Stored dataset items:
▶
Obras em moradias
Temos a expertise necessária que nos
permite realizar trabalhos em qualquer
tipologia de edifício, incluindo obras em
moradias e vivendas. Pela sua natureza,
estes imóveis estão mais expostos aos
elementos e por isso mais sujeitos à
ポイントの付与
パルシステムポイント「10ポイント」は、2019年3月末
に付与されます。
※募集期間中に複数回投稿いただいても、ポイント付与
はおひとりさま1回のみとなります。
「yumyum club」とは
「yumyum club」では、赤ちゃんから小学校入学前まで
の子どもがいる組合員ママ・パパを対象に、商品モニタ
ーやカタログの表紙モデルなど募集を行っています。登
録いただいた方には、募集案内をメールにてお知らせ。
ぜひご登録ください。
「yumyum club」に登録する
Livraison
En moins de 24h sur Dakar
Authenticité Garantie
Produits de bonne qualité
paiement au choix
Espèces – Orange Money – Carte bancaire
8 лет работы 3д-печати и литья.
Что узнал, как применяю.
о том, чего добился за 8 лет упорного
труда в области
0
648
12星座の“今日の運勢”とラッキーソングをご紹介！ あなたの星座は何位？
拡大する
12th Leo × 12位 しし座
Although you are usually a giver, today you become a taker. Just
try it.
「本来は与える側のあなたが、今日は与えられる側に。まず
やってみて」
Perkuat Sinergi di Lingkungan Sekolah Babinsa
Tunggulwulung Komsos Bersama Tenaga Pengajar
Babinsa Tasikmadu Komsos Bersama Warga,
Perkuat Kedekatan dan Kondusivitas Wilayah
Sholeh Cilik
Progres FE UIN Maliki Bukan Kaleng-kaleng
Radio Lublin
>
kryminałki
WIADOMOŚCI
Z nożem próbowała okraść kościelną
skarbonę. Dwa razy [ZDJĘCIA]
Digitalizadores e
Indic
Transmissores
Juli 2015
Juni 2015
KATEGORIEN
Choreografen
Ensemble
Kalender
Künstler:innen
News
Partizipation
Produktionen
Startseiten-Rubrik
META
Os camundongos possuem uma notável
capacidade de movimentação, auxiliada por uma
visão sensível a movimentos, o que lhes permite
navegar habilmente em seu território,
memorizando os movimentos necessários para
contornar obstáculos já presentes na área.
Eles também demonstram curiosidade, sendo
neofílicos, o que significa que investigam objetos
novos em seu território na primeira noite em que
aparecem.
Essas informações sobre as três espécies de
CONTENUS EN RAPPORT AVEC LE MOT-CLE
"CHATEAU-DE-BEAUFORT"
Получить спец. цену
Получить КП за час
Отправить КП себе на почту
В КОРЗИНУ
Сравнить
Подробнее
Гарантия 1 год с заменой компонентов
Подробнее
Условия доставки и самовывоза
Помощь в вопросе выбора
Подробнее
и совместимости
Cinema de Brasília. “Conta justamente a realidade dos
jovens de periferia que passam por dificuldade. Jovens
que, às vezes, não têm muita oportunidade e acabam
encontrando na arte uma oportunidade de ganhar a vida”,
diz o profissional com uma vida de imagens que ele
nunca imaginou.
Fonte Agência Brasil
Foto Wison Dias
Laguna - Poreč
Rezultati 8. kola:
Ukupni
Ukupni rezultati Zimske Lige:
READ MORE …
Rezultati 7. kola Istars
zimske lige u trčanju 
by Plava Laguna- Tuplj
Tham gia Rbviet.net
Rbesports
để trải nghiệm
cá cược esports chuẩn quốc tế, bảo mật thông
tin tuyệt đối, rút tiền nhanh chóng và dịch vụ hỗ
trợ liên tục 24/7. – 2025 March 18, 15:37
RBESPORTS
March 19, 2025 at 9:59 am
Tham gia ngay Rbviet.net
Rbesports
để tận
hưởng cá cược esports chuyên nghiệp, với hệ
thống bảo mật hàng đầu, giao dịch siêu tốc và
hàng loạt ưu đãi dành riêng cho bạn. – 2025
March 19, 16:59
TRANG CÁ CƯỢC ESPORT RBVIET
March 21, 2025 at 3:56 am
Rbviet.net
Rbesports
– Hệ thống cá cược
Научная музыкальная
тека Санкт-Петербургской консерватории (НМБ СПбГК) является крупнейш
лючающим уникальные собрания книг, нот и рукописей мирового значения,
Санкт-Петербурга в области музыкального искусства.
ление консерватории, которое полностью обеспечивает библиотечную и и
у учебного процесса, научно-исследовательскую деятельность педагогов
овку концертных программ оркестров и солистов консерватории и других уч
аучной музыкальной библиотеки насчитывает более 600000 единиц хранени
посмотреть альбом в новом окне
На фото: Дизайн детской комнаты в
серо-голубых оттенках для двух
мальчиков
◀
_What to do_
Bring together every line in the entries that holds the string "permite".

_Output of the task_
permite realizar trabalhos em qualquer
visão sensível a movimentos, o que lhes permite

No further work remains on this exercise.